Metropolitan Police figures show there were 3,754 reported snatchings in the capital last year, up from 1,214 thefts in 2010.
The figures, released in a Freedom of Information (FoI) request, relate to the number of reported crimes where the thief was riding a bicycle.
Det Ch Insp Bob Mahoney, head of the National Mobile Phone Crime Unit, said the increased use of smartphones by pedestrians texting or using the internet while walking had made them targets for thieves able to escape quickly on bikes.
He said: "If somebody's on a pushbike riding down the pavement or the road and they see someone with a mobile phone or a handbag, they can quickly snatch it and then get away very, very quickly.
Thefts on mopeds
"They can go down alleyways, they can go in between tower blocks, it's a very quick way of getting away from the scene of the crime."
The FOI also revealed the number of thefts carried out on mopeds rose by more than 80% in the second half of 2012, compared to the year before.
There were 394 reported crimes from July to the end of December, up from 213 thefts over that period in 2011.
Primary school teacher Emily Mottram, 28, had just stepped off a bus in Islington, north London, when her phone was snatched out of her hands by a cyclist riding on the pavement.
She said: "It was dark, there was no-one around that I knew. I just thought what would have happened if it had been even later and I wasn't stepping off a bus?"
She said the incident had made her more aware of the threat.

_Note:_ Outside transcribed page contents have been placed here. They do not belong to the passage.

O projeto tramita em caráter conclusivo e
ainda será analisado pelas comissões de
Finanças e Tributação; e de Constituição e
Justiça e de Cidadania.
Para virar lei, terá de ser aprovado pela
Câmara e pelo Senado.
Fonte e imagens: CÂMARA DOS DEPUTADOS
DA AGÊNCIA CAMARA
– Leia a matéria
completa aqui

"If someone's coming close to me I'm instantly quite nervous and I never used to really have that awareness.
"Maybe it's a good thing, I'm a lot more aware of what's going on around me but it's also made me feel concerned about having any possessions."
Rachel Griffin, director of the personal safety charity the Suzy Lamplugh Trust, said the increased number of bike lanes alongside pavements had made people vulnerable to the threat of cycle thieves.
She said: "Increasingly footpaths are being shared with bike lanes, so it's important to be aware that when you're walking along, you might be on the pavement, but there could be a bicycle either coming up towards you or behind you.
"We advise people in a shared space with a bike lane to hold their valuables, or their bag in particular, on the opposite side to that which the bicycles are on".